Rising healthcare costs have prompted payers to increase focus on preventable conditions. In recent years a proliferation of technologies ranging from microfibre clothes to fluorescent tracking dyes have been introduced to aid in the meticulous cleaning of the environment of care.

Indeed, as several recent studies have revealed, the meticulous cleaning of the environment of care is difficult to achieve. In 2008, a study published by the department of veterans affairs medical centre demonstrated that 78% of rooms with Clostridium Difficile Associated Disease (CDAD) patients were colonised with Clostridium difficile after the terminal cleaning process.

In the same year, researchers also revealed that disinfecting wipes were more likely to spread pathogens than to eliminate them. Achieving meticulous cleaning is elusive but it is even harder to know when it has been achieved.

Given the number of patient discharges or transfer events, healthcare facilities don’t have the time or resources to culture every patient care space after every patient interaction.
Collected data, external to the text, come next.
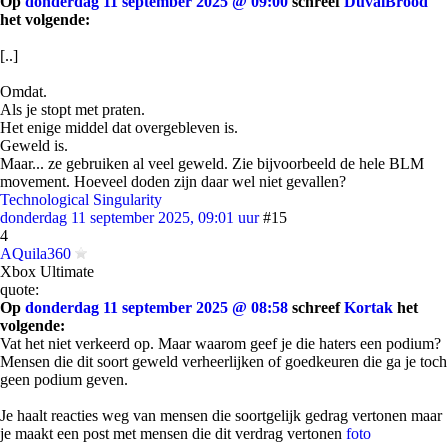
Op
donderdag 11 september 2025 @ 09:00
schreef
DuvalBrood
het volgende:
[..]
Omdat.
Als je stopt met praten.
Het enige middel dat overgebleven is.
Geweld is.
Maar... ze gebruiken al veel geweld. Zie bijvoorbeeld de hele BLM
movement. Hoeveel doden zijn daar wel niet gevallen?
Technological Singularity
donderdag 11 september 2025, 09:01 uur
#15
4
AQuila360
Xbox Ultimate
quote:
Op
donderdag 11 september 2025 @ 08:58
schreef
Kortak
het
volgende:
Vat het niet verkeerd op. Maar waarom geef je die haters een podium?
Mensen die dit soort geweld verheerlijken of goedkeuren die ga je toch
geen podium geven.
Je haalt reacties weg van mensen die soortgelijk gedrag vertonen maar
je maakt een post met mensen die dit verdrag vertonen
foto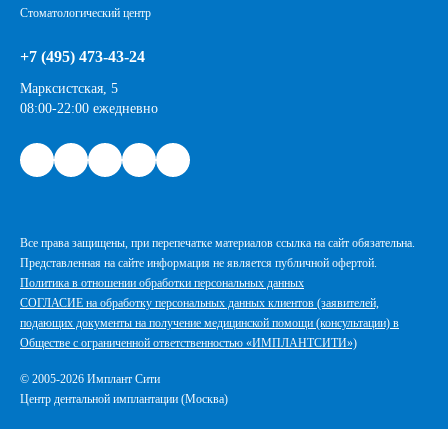
Стоматологический центр
+7 (495) 473-43-24
Марксистская, 5
08:00-22:00 ежедневно
Все права защищены, при перепечатке материалов ссылка на сайт обязательна.
Представленная на сайте информация не является публичной офертой.
Политика в отношении обработки персональных данных
СОГЛАСИЕ на обработку персональных данных клиентов (заявителей,
подающих документы на получение медицинской помощи (консультации) в
Обществе с ограниченной ответственностью «ИМПЛАНТСИТИ»)
© 2005-2026 Имплант Сити
Центр дентальной имплантации (Москва)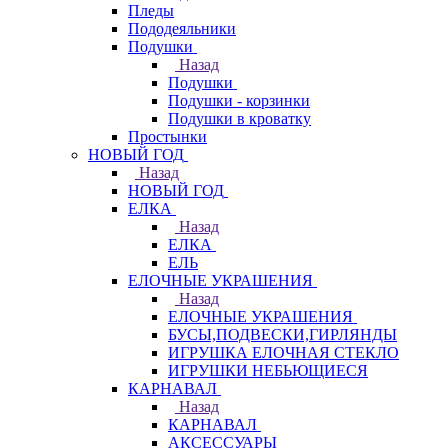
Пледы
Пододеяльники
Подушки
Назад
Подушки
Подушки - корзинки
Подушки в кроватку
Простынки
НОВЫЙ ГОД
Назад
НОВЫЙ ГОД
ЕЛКА
Назад
ЕЛКА
ЕЛЬ
ЕЛОЧНЫЕ УКРАШЕНИЯ
Назад
ЕЛОЧНЫЕ УКРАШЕНИЯ
БУСЫ,ПОДВЕСКИ,ГИРЛЯНДЫ
ИГРУШКА ЕЛОЧНАЯ СТЕКЛО
ИГРУШКИ НЕБЬЮЩИЕСЯ
КАРНАВАЛ
Назад
КАРНАВАЛ
АКСЕССУАРЫ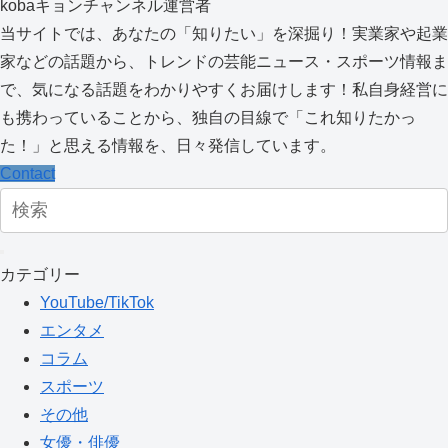
kobaキョンチャンネル運営者
当サイトでは、あなたの「知りたい」を深掘り！実業家や起業
家などの話題から、トレンドの芸能ニュース・スポーツ情報ま
で、気になる話題をわかりやすくお届けします！私自身経営に
も携わっていることから、独自の目線で「これ知りたかっ
た！」と思える情報を、日々発信しています。
Contact
カテゴリー
YouTube/TikTok
エンタメ
コラム
スポーツ
その他
女優・俳優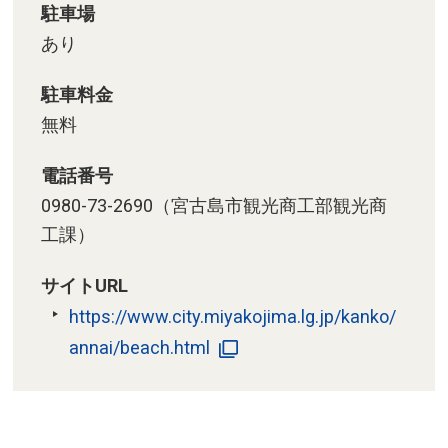
駐車場
あり
駐車料金
無料
電話番号
0980-73-2690（宮古島市観光商工部観光商
工課）
サイトURL
https://www.city.miyakojima.lg.jp/kanko/
annai/beach.html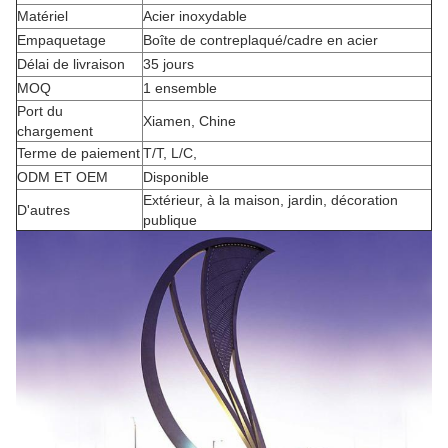
Matériel
Acier inoxydable
Empaquetage
Boîte de contreplaqué/cadre en acier
Délai de livraison
35 jours
MOQ
1 ensemble
Port du
Xiamen, Chine
chargement
Terme de paiement
T/T, L/C,
ODM ET OEM
Disponible
Extérieur, à la maison, jardin, décoration
D'autres
publique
Nor is it realistic to follow cleaning staff around the hospital to ensure that all high touch surfaces are correctly disinfected. Certainly there is a level of soil that may be readily observed, but no one is able to see the invisible pathogens that may remain after a hasty terminal clean.

Patients known to harbour an MDRO are isolated and put into droplet or contact precautions. But we still don’t always know when a patient is colonised by an MDRO, nor when a patient poses a risk to the next occupant of a room. Knowing what is being done to mitigate risk is important enough to attain the level of a priority recommendation in the Health and Human Services agenda to combat HAIs.

The IRS 3200m system provides process standardisation, empowering hospital management to know that the room has been thoroughly treated and provide the documentation to back it up. It offers complete and timely automation for surface treatment and Steri-Trak provides a rock-solid “chain of custody” approach to documenting that the job is complete.

The system automates the treatment of exposed patient room surfaces and minimises treatment time with its patent pending Balanced Field and Boost technologies. It creates the highest intensity UV-C disinfection flux available in a mobile system, inactivating micro-organisms by the rapid polymerisation of nucleic acids.